The wait is over! We are proud to announce that Jim's Famous Chicken is now open for business! Come on in and give us a try! We are so thankful for your patience and continued patience as we bring you the World's Best Fried Chicken!!! We will be open Monday - Saturday 10:45-9:00 pm. Hope to see you all soon.

10811 NE 23rd St
Nicoma Park, Oklahoma
(405) 769-4412

----------


## ctchandler

> (They say the food is as good as ever after the extensive remodel) 
> 
> *Jim's Famous Fried Chicken*
> 
> The wait is over! We are proud to announce that Jim's Famous Chicken is now open for business! Come on in and give us a try! We are so thankful for your patience and continued patience as we bring you the World's Best Fried Chicken!!! We will be open Monday - Saturday 10:45-9:00 pm. Hope to see you all soon.
> 
> 10811 NE 23rd St
> Nicoma Park, Oklahoma
> (405) 769-4412


I'm moving to Midwest City and I saw that your were open yesterday.  I'm looking forward to visiting you when I get in town.
C. T.

----------


## Head

Congratulations! That's quite a "remodel" job. You guys must be grateful to back to work. We'll come see you soon.

----------


## ctchandler

Today's DOK reported the following.
C. T.

"NICOMA PARK EATERY REOPENS
   NICOMA PARK — Jim’s Famous Chicken, a Nicoma Park fixture for more than 40 years, has been taken over by the Oklahoma City-based Swadley’s Bar-B-Q family of restaurants. Jim’s celebrated the reopening of the restaurant, 10811 NE 23 under the Swadley’s ownership with a ribbon cutting Wednesday. Swadley’s has stores in Bethany, El Reno, south Oklahoma City, Quail Springs and Mustang. The Swadley’s and Jim’s restaurants and BBQ Sauces are members of the Made in Oklahoma Coalition. The newly remodeled Jim’s features more family seating, more menu items and a drive thru.

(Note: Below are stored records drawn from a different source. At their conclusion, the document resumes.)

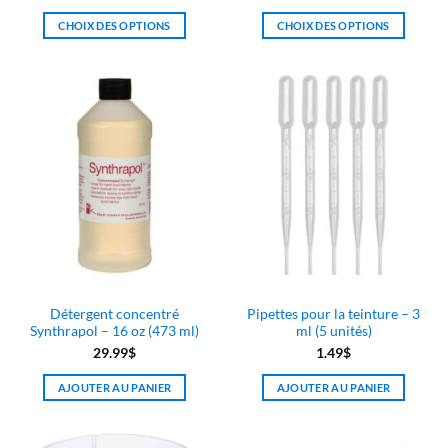
CHOIX DES OPTIONS
CHOIX DES OPTIONS
Ce
Ce
produit
produit
a
a
plusieurs
plusieurs
variations.
variations.
Les
Les
options
options
peuvent
peuvent
être
être
choisies
choisies
sur
sur
la
la
page
page
Détergent concentré
Pipettes pour la teinture – 3
du
du
Synthrapol – 16 oz (473 ml)
ml (5 unités)
produit
produit
29.99
$
1.49
$
AJOUTER AU PANIER
AJOUTER AU PANIER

A second Jim’s location in south Oklahoma City is projected to open this spring."

----------


## Martin

reno work for jim's has started in the old swadley's location at sw 89th & western.  -M

----------


## Martin

jim's on sw 89th & western opened for business on friday 3/6... the place looked absolutely packed today. -M

----------


## Jeepnokc

> jim's on sw 89th & western opened for business on friday 3/6... the place looked absolutely packed today. -M


I didn't realize that they were putting one down in my neck of the woods.   Will have to go  looking for it.  I went on a few dates with his daughter back in the day and that is when I got my first taste of his chicken.

----------


## Mel

Uh,,, nm.

----------


## UnclePete

Is the Jim's in Nicoma Park actually in Shady Nook?

----------


## stick47

I could only qualify that by referring to who gets the sales taxes and since Shady Nook isn't an incorporated township, the answer to your question is, no, Jims Famous Fried Chicken is in Nicoma Park, OK.

----------